Nopalogy demonstrates epistemic disobedience challenging the dis-integrative mindset of the western episteme
This includes the obvious borders of art/science ¬LaTour’s “great divide” of nature and culture, but also dynamic interchanges and transactional borders such as the aesthetic borders between material practices and social engagement, the geographic borders between New Mexico and Mexico, and the heterotemporality of cultural heritage and food futures.

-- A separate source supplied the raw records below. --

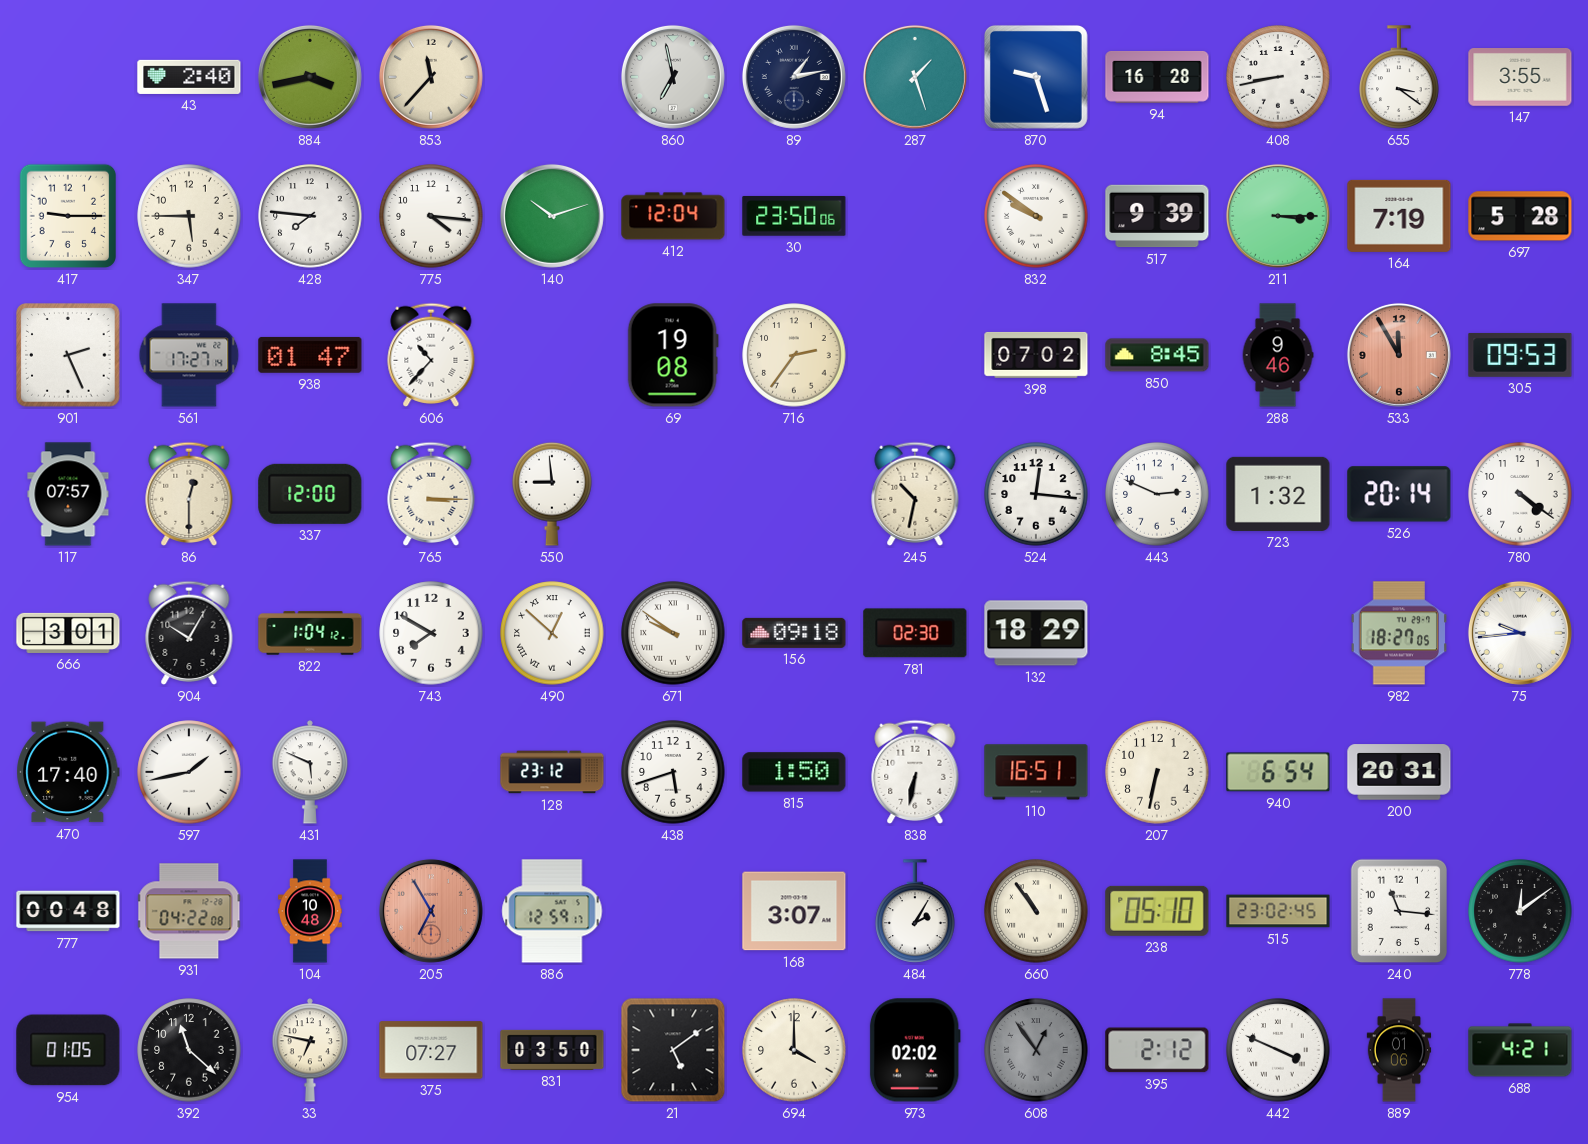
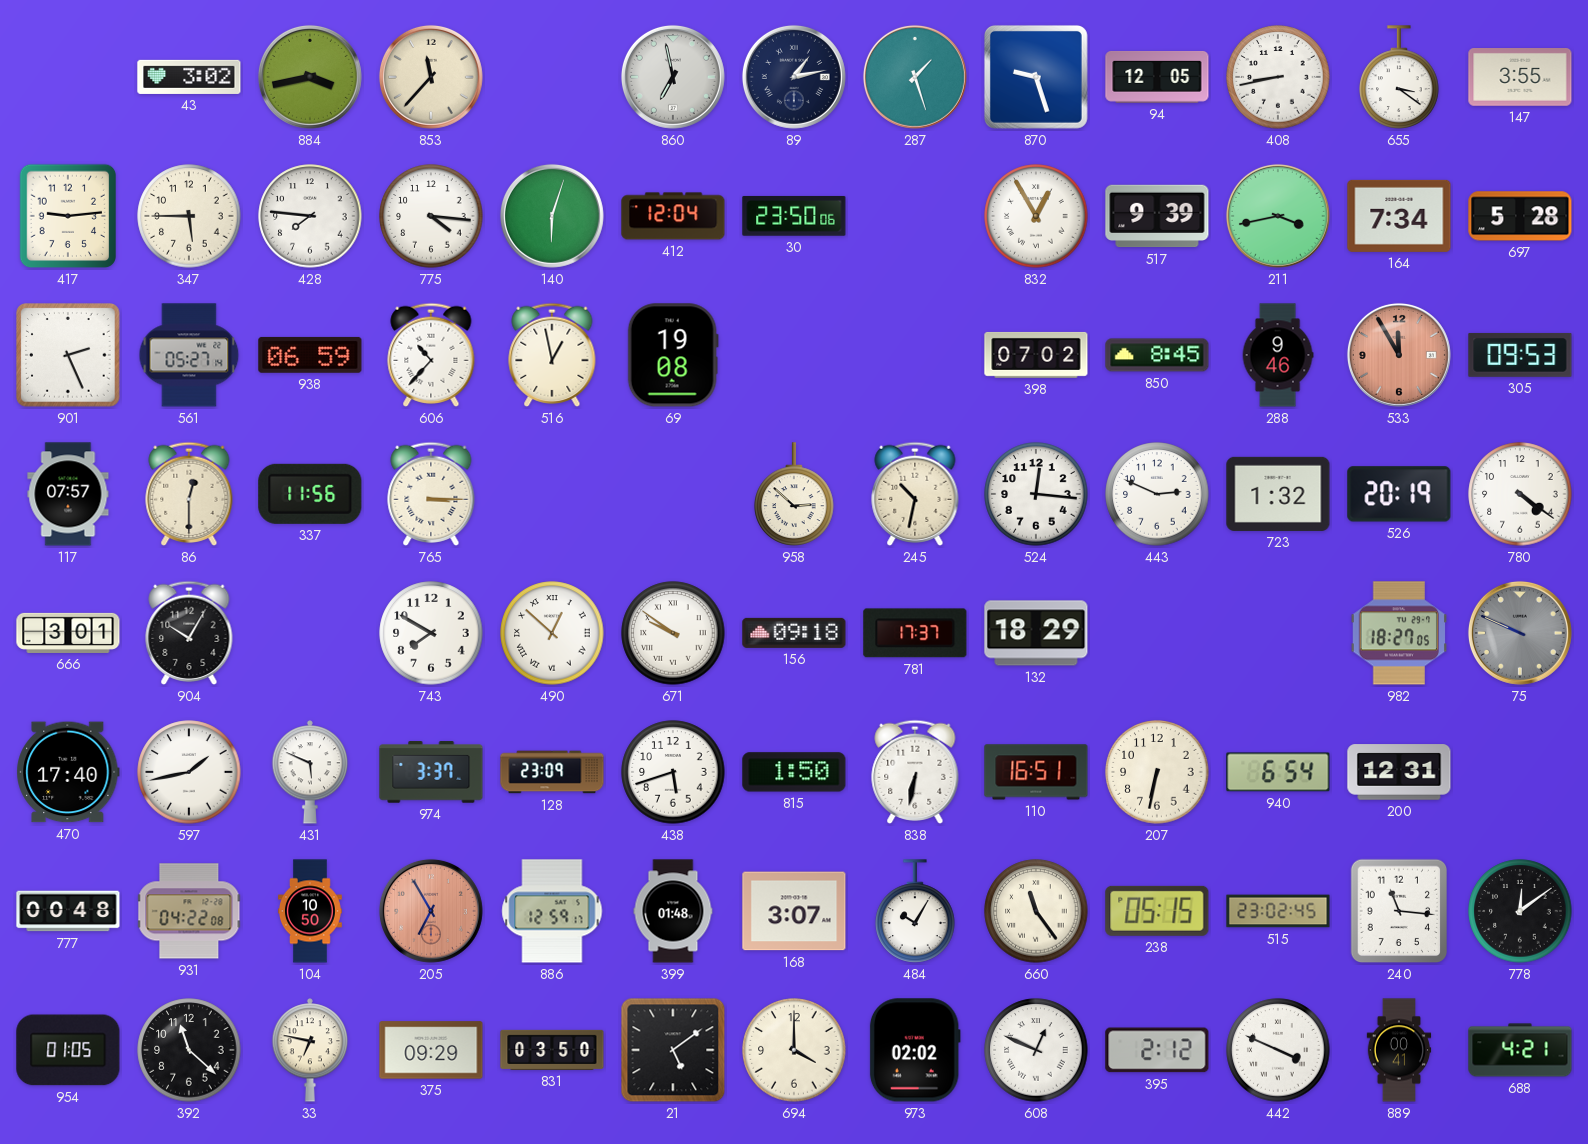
43: 2:40 -> 3:02
94: 16:28 -> 12:05
417: 9:15 -> 9:14
140: 10:12 -> 6:03
832: 9:51 -> 12:55
211: 3:15 -> 3:43
164: 7:19 -> 7:34
561: 17:27 -> 05:27
938: 01:47 -> 06:59
516: none -> 12:58
716: 2:36 -> none
337: 12:00 -> 11:56
550: 8:59 -> none
958: none -> 2:52
526: 20:14 -> 20:19
822: 1:04 -> none
781: 02:30 -> 17:37
75: 9:44 -> 9:49
75 dial: white -> grey
974: none -> 3:37
128: 23:12 -> 23:09
200: 20:31 -> 12:31
104: 10:48 -> 10:50
399: none -> 01:48
484: 2:05 -> 10:05
660: 10:54 -> 11:24
238: 05:10 -> 05:15
375: 07:27 -> 09:29
608: 12:54 -> 12:49
608 dial: grey -> white
889: 01:06 -> 00:41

Perhaps most important is the non-anthroponormative proposition that the Nopal prickly pear is a worthy vehicle for such an investigation, aligning Nopalogy with the most radical post-humanist and “vegetal consciousness” perspectives. Nopalogy operates well beyond the conventional paradigms of eco-art, and art/science collaborations, intentionally blurring epistemology and the ontological, and expanding art’s field of operations for greater agency.